I just tried my XElement.Parse solution. I created an extension method on the string class so I can reuse the code easily:
public static bool ContainsXHTML(this string input)
{
try
{
XElement x = XElement.Parse("<wrapper>" + input + "</wrapper>");
return !(x.DescendantNodes().Count() == 1 && x.DescendantNodes().First().NodeType == XmlNodeType.Text);
}
catch (XmlException ex)
{
return true;
}
}
One problem I found was that plain text ampersand and less than characters cause an XmlException and indicate that the field contains HTML (which is wrong). To fix this, the input string passed in first needs to have the ampersands and less than characters converted to their equivalent XHTML entities.
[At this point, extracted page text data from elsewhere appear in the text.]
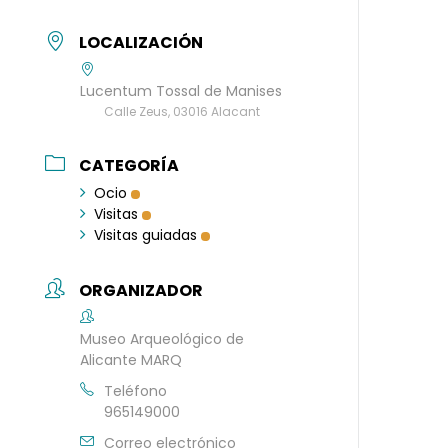
LOCALIZACIÓN
Lucentum Tossal de Manises
Calle Zeus, 03016 Alacant
CATEGORÍA
Ocio
Visitas
Visitas guiadas
ORGANIZADOR
Museo Arqueológico de
Alicante MARQ
Teléfono
965149000
Correo electrónico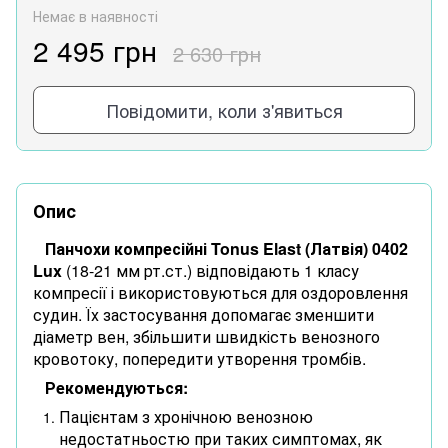
Немає в наявності
2 495 грн
2 630 грн
Повідомити, коли з'явиться
Опис
Панчохи компресійні Tonus Elast (Латвія) 0402
Lux
(18-21 мм рт.ст.) відповідають 1 класу
компресії і використовуються для оздоровлення
судин. Їх застосування допомагає зменшити
діаметр вен, збільшити швидкість венозного
кровотоку, попередити утворення тромбів.
Рекомендуються:
Пацієнтам з хронічною венозною
недостатньостю при таких симптомах, як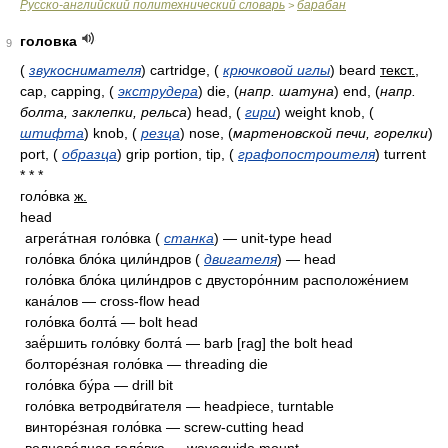
Русско-английский политехнический словарь
барабан
>
головка
9
(
звукоснимателя
)
cartridge,
(
крючковой иглы
)
beard
текст.
,
cap, capping,
(
экструдера
)
die,
(
напр. шатуна
)
end,
(
напр.
болта, заклепки, рельса
)
head,
(
гири
)
weight knob,
(
штифта
)
knob,
(
резца
)
nose,
(
мартеновской печи, горелки
)
port,
(
образца
)
grip portion, tip,
(
графопостроителя
)
turrent
* * *
голо́вка
ж.
head
агрега́тная голо́вка (
станка
) — unit-type head
голо́вка бло́ка цили́ндров (
двигателя
) — head
голо́вка бло́ка цили́ндров с двусторо́нним расположе́нием
кана́лов — cross-flow head
голо́вка болта́ — bolt head
заё́ршить голо́вку болта́ — barb [rag] the bolt head
болторе́зная голо́вка — threading die
голо́вка бу́ра — drill bit
голо́вка ветродви́гателя — headpiece, turntable
винторе́зная голо́вка — screw-cutting head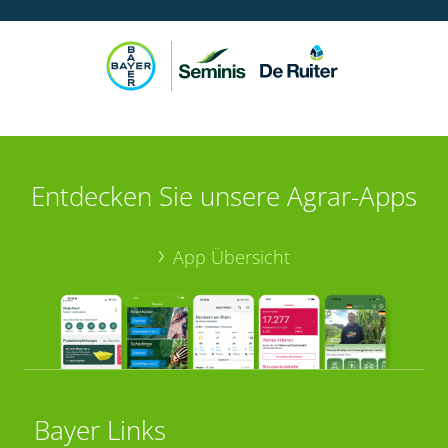
Entdecken Sie unsere Agrar-Apps
App Übersicht
Bayer Links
I wrote another extension method to do that:
public static string ConvertXHTMLEntities(this string input)
{
// Convert all ampersands to the ampersand entity.
string output = input;
output = output.Replace("&", "amp_token");
output = output.Replace("&", "&");
output = output.Replace("amp_token", "&");
// Convert less than to the less than entity (without messing up tags).
output = output.Replace("< ", "< ");
return output;
}
Now I can take a user submitted string and check that it doesn't contain HTML using the following code:
bool ContainsHTML = UserEnteredString.ConvertXHTMLEntities().ContainsXHTML();
I'm not sure if this is bullet proof, but I think it's good enough for my situation.